This Belly pistol is made from an original Hall M1843 carbine receiver. There are only 3 known originals of these which still exist. This one was copied from an original found in R.T. Huntington's book: Hall's Breechloaders. It was built by Steve Krolick, and, just like the originals, this belly pistol was put togething using an Model 1843 Hall/North carbine receiver. This particular receiver was bored out to .58 caliber prior to the Civil War as one of the guns involved in the infamous "Fremont Hall Carbine Affair". The top of the receiver is lightly pitted, but when when held in the right light, some of the letters of the maker's stamp: “ U.S.” over “S.NORTH” over “MIDLtn” over “CONN.” over “1848” can be faintly made out.These carbines saw hard use by union cavalry in the western theater of the Civil War. The walnut handle was made from a damaged M1843 Hall stock just like the originals.

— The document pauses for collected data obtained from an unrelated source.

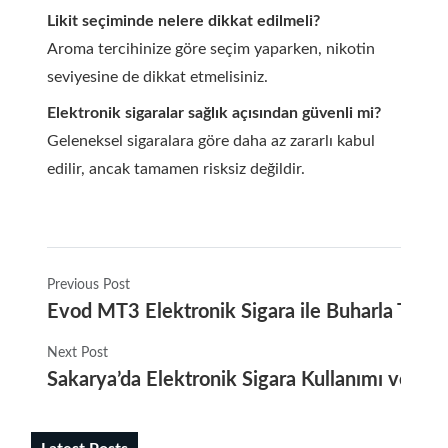
Likit seçiminde nelere dikkat edilmeli?
Aroma tercihinize göre seçim yaparken, nikotin
seviyesine de dikkat etmelisiniz.
Elektronik sigaralar sağlık açısından güvenli mi?
Geleneksel sigaralara göre daha az zararlı kabul
edilir, ancak tamamen risksiz değildir.
Previous Post
Evod MT3 Elektronik Sigara ile Buharla Tatmi
Next Post
Sakarya’da Elektronik Sigara Kullanımı ve Güve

Because an effort was made to utilize as many original parts as possible during the building of the little pistol, there is some some slack on the hammer while at rest, due to the original stirrup being stretched out a bit. However, this does not impede the gun's functionality at all. Upon cocking the hammer, it becomes apparent there is plenty of power in the main spring. We have test-fired this pistol and it works like a dream. We recommend a charge is 15 grains of 2F and a ball of 530 – 540 with a patch.

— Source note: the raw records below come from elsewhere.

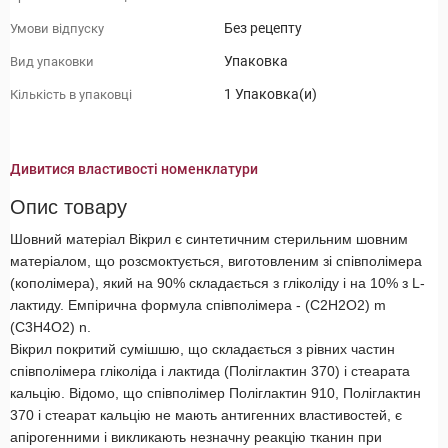
Без рецепту
Умови відпуску
Упаковка
Вид упаковки
1 Упаковка(и)
Кількість в упаковці
Дивитися властивості номенклатури
Опис товару
Шовний матеріал Вікрил є синтетичним стерильним шовним
матеріалом, що розсмоктується, виготовленим зі співполімера
(кополімера), який на 90% складається з гліколіду і на 10% з L-
лактиду. Емпірична формула співполімера - (С2H2O2) m
(C3H4O2) n.
Вікрил покритий сумішшю, що складається з рівних частин
співполімера гліколіда і лактида (Поліглактин 370) і стеарата
кальцію. Відомо, що співполімер Поліглактин 910, Поліглактин
370 і стеарат кальцію не мають антигенних властивостей, є
апірогенними і викликають незначну реакцію тканин при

This entire build is done to have the look and feel of such a pistol made out of necessity and with available materials. Steve antiqued the Walnut handle to match the receiver giving the whole pistol a well-used feel.
These pistols were often carried by militia and cavalry on either side of the Civil War as a backup pistol. There is also some documented usage of Hall breech-block pistols in Mexico and the Southwest. It would certainly would help to clear a path in saloon.